Even more worrying, around 16 000 MDR-TB cases reported to WHO in 2012 were not put on treatment, with long waiting lists increasingly becoming a problem. Furthermore, many countries are not achieving high cure rates due to a lack of service capacity and human resource shortages.

“The unmet demand for a full-scale and quality response to multidrug-resistant tuberculosis is a real public health crisis,” says Dr Raviglione. “It is unacceptable that increased access to diagnosis is not being matched by increased access to MDR-TB care. We have patients diagnosed but not enough drug supplies or trained people to treat them. The alert on antimicrobial resistance has been sounded; now is the time to act to halt drug-resistant TB.”

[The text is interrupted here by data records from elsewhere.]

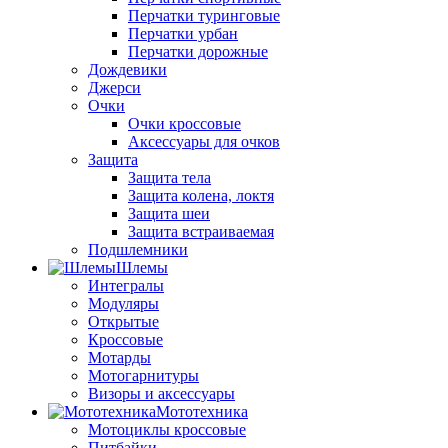
Перчатки туринговые
Перчатки урбан
Перчатки дорожные
Дождевики
Джерси
Очки
Очки кроссовые
Аксессуары для очков
Защита
Защита тела
Защита колена, локтя
Защита шеи
Защита встраиваемая
Подшлемники
Шлемы
Интегралы
Модуляры
Открытые
Кроссовые
Мотарды
Мотогарнитуры
Визоры и аксессуары
Мототехника
Мотоциклы кроссовые
Питбайки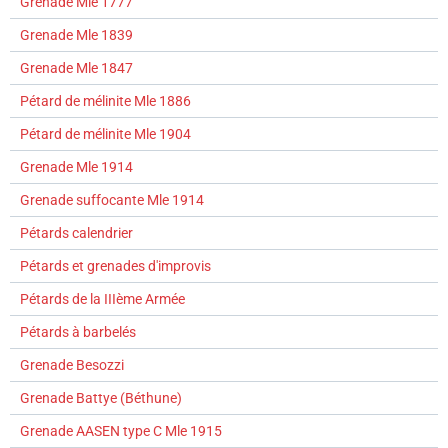
Grenade Mle 1777
Grenade Mle 1839
Grenade Mle 1847
Pétard de mélinite Mle 1886
Pétard de mélinite Mle 1904
Grenade Mle 1914
Grenade suffocante Mle 1914
Pétards calendrier
Pétards et grenades d'improvis
Pétards de la IIIème Armée
Pétards à barbelés
Grenade Besozzi
Grenade Battye (Béthune)
Grenade AASEN type C Mle 1915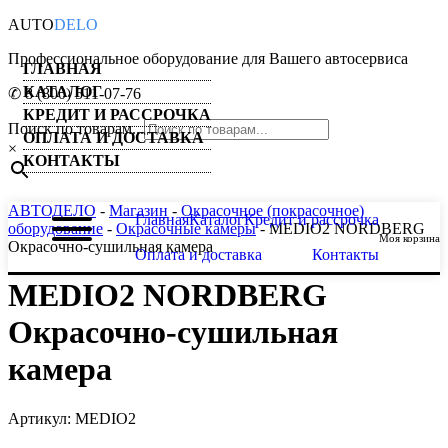
AUTO
DELO
Профессиональное оборудование для Вашего автосервиса
ГЛАВНАЯ
КАТАЛОГ
✆ 8 (800) 511-07-76
КРЕДИТ И РАССРОЧКА
Поиск по товарам...
ОПЛАТА И ДОСТАВКА
×
КОНТАКТЫ
АВТОДЕЛО
-
Магазин
-
Окрасочное (покрасочное)
Главная
Каталог
Кредит и рассрочка
оборудование
-
Окрасочные камеры
- MEDIO2 NORDBERG
Моя корзина
Окрасочно-сушильная камера
Оплата и доставка
Контакты
MEDIO2 NORDBERG
Окрасочно-сушильная
камера
Артикул: MEDIO2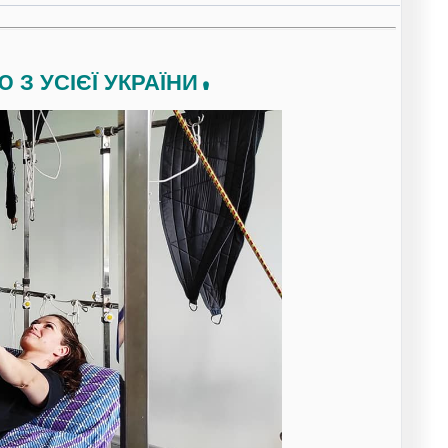
 З УСІЄЇ УКРАЇНИ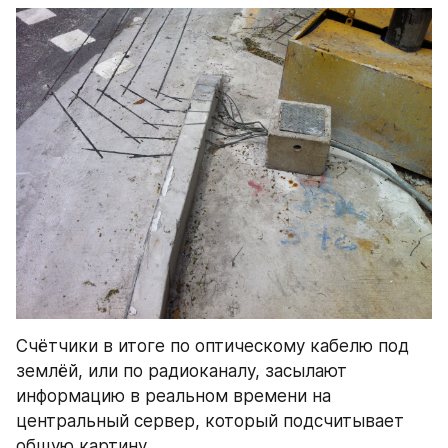
Счётчики в итоге по оптическому кабелю под 
землёй, или по радиоканалу, засылают 
информацию в реальном времени на 
центральный сервер, который подсчитывает 
общую картину.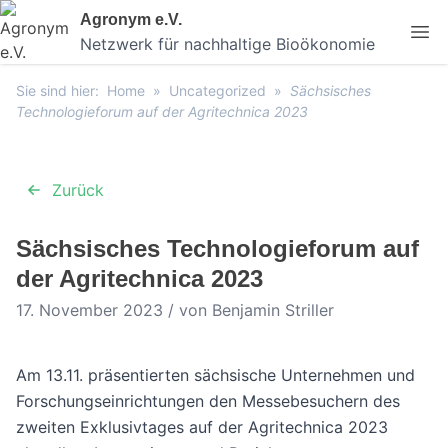
Skip
Agronym e.V.
to
Netzwerk für nachhaltige Bioökonomie
content
Sie sind hier:
Home
»
Uncategorized
»
Sächsisches
Technologieforum auf der Agritechnica 2023
Zurück
Sächsisches Technologieforum auf
der Agritechnica 2023
17. November 2023 / von Benjamin Striller
Am 13.11. präsentierten sächsische Unternehmen und
Forschungseinrichtungen den Messebesuchern des
zweiten Exklusivtages auf der Agritechnica 2023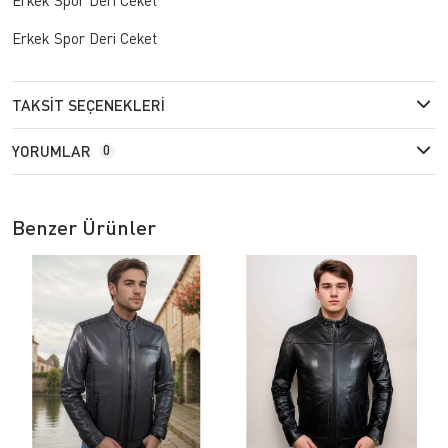
Erkek Spor Deri Ceket
TAKSIT SEÇENEKLERI
YORUMLAR
0
Benzer Ürünler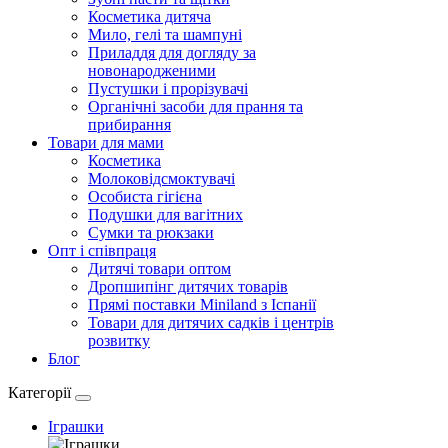
Косметика дитяча
Мило, гелі та шампуні
Приладдя для догляду за
новонародженими
Пустушки і прорізувачі
Органічні засоби для прання та
прибирання
Товари для мами
Косметика
Молоковідсмоктувачі
Особиста гігієна
Подушки для вагітних
Сумки та рюкзаки
Опт і співпраця
Дитячі товари оптом
Дропшипінг дитячих товарів
Прямі поставки Miniland з Іспанії
Товари для дитячих садків і центрів
розвитку
Блог
Категорії
Іграшки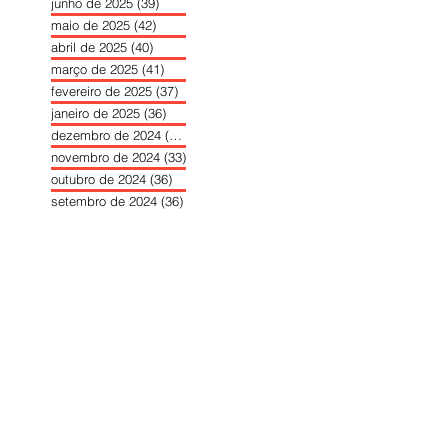
junho de 2025
(39)
39 posts
maio de 2025
(42)
42 posts
abril de 2025
(40)
40 posts
março de 2025
(41)
41 posts
fevereiro de 2025
(37)
37 posts
janeiro de 2025
(36)
36 posts
dezembro de 2024
(27)
27 posts
novembro de 2024
(33)
33 posts
outubro de 2024
(36)
36 posts
setembro de 2024
(36)
36 posts
agosto de 2024
(31)
31 posts
julho de 2024
(31)
31 posts
junho de 2024
(30)
30 posts
maio de 2024
(37)
37 posts
abril de 2024
(46)
46 posts
março de 2024
(32)
32 posts
fevereiro de 2024
(30)
30 posts
janeiro de 2024
(31)
31 posts
dezembro de 2023
(26)
26 posts
novembro de 2023
(34)
34 posts
outubro de 2023
(30)
30 posts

Multi Drug Resistant-TB is a truly frightening condition because it is only one step away from Extremely Drug Resistant-TB, (XDR-TB) which is basically a death sentence for anyone infected.

TB spreads very easily. This is one of those cases where investments in TB diagnostics and treatment can save health systems a lot of money by reducing the incidence of MDR-TB. And preventing and containing MDR TB outbreaks would forestall potentially calamitous outbreaks of XDR-TB.  And here, an ounce of prevention is worth a whole lot more than a pound of cure because, well, there isn’t one.